I think Heather, Omar and Soledad deserve their high profiles and don't want this to come off like I'm disparaging them in any way. I am no longer funny or prolific or on the cutting edge. Living so far removed from "that world," having a baby, struggling with miscarriages and now post partum depression - it all adds up to a whole lot of nothing in terms of my career. I've lost my identity. I walked away from the company I founded, Cybergrrl, Inc., with nothing but the right to refer to myself as "The Original Cybergrrl." And you know what is pathetic? I still use that reference now and then. Loser.
Today, my struggles with identity come from realizing that becoming a mother isn't what I thought it would be and has somehow replaced all the other things I thought I was. My addled brain has no room or energy for anything other than trying to get through each day. I can sometimes get a brain spark and blog a bit like this post, but what I really should be doing is working on my latest work-for-hire book (because I'm too freaking pathetic to get my own book deal these days). Deadline is fast approaching. And somebody has got to do it.

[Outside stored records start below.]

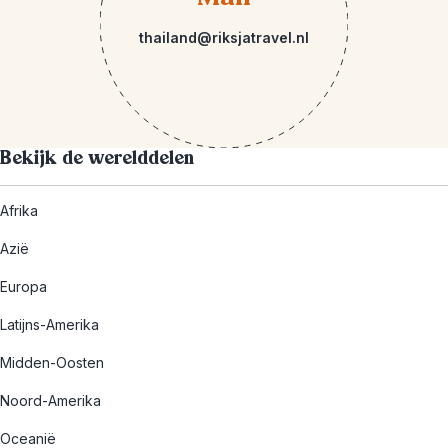
thailand@riksjatravel.nl
Bekijk de werelddelen
Afrika
Azië
Europa
Latijns-Amerika
Midden-Oosten
Noord-Amerika
Oceanië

You need to read a lot of more Dooce if you're stuggling with post-partum. She was hospitalized. And she was dooced--ie fired for blogging before anyone else had a blog. And she lives in freakin' Utah!
Posted by: AY | December 29, 2006 at 08:52 AM
My God girl! I have known you through all this and experienced a similar journey when I left the world of TV news. But no way a nobody. Just someone who took some risks that worked and some that didn't. I'll bet your battles with depression and the hormonal roller coaster of miscarriages (DO NOT underestimate that) are what are tripping you out.
I'm just so sorry you have to go through it - but given the spunk and capacity you've shown, when you come out from under the early babyness you'll find a way. Linda Ellerbee started in Alaska. So did Elizabeth Arnold. Hang on and write to us when you need to.